You can't love someone that you are trauma bonded to because they have used mirroring to build a falsified identity that is designed to fill a void in your life. The closeness, passion, and commitment that you feel for this person is actually towards an imposter, not an authentic lover.
Over time, trauma bonds can lead to codependency in both romantic relationships and in family systems. The essential feature of a trauma bond is that it is a response to intense negative experiences – the bond forms not just as a result of positive memories but as a reaction to intense trauma.
They may change their ways with your love and support. Unfortunately, transforming a trauma bond into a healthy attachment rarely happens, although it is possible to stop one from forming before it's too late. If you know that you are in a toxic relationship, seek help.

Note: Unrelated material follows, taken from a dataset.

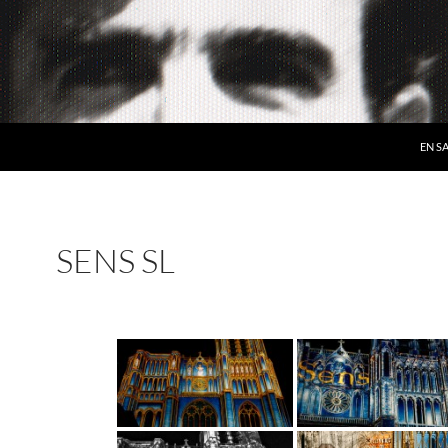
EN S
SENS SL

It may seem difficult, even impossible.
While it may seem nearly impossible to exit a situation where a trauma bond is present, there is hope with the proper support and healthy boundaries. Individuals who find themselves in a toxic relationship can break a trauma bond and lead healthy lives with healthy relationships.

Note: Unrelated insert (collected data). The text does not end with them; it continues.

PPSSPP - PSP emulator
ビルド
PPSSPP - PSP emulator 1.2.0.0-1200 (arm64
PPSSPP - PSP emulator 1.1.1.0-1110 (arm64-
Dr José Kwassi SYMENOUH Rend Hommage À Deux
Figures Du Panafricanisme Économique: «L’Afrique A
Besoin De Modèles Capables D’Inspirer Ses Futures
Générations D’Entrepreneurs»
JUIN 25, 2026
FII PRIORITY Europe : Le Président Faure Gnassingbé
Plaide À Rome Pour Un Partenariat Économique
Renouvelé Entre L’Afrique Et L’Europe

True love usually begins off slow and steady, where the chemistry is strong at first and gradually grows fainter over time. On the other hand, a trauma bond is characterised by an imbalance of power, high intensity, and an unpredictable atmosphere, rapidly shifting between periods of cruelty and tenderness.
You can break a trauma bond after a breakup by doing things such as educating yourself on the topic of trauma bonding, cutting off your abuser, engaging in new activities, making healthy relationships, and taking a break from dating.
Signs of trauma bonding
agree with the abusive person's reasons for treating them badly. try to cover for the abusive person. argue with or distance themselves from people trying to help, such as friends, family members, or neighbors.

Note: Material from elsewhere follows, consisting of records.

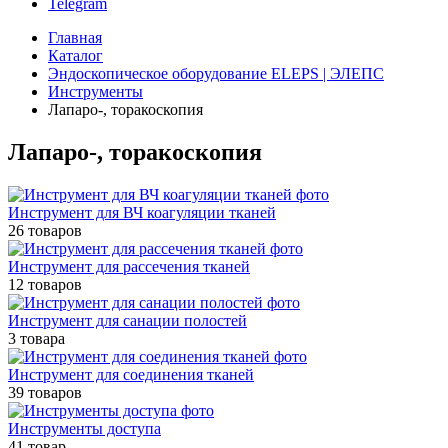
Telegram
Главная
Каталог
Эндоскопическое оборудование ELEPS | ЭЛЕПС
Инструменты
Лапаро-, торакоскопия
Лапаро-, торакоскопия
Инструмент для ВЧ коагуляции тканей
26 товаров
Инструмент для рассечения тканей
12 товаров
Инструмент для санации полостей
3 товара
Инструмент для соединения тканей
39 товаров
Инструменты доступа
41 товар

Breaking a trauma bond starts with identifying the 7 stages of trauma bonding, which encompasses gaslighting, love bombing, emotional addiction, criticism, loss of self, trust and dependency, and resigning to control. It is important to understand how these stages develop in a toxic and abusive relationship.
Extreme highs and lows characterize a trauma bond. There are moments of intense fear followed by moments of intense connection. In love, there is much more connection than there is fear. The relationship is more or less stable.
A study among 150 survivors of trauma bonded romantic relationships and 150 survivors of trauma bonded relationships among family members revealed that the average duration of the trauma bond for those bonded to a romantic partner was 5.5 years and for those bonded to a family member it was 12.2 years.
Trauma bonding is a bond that develops when two people undergo intense, risky emotional experiences together. In the context of an abusive relationship, this bond is strengthened due to the heightenedintimacy and danger.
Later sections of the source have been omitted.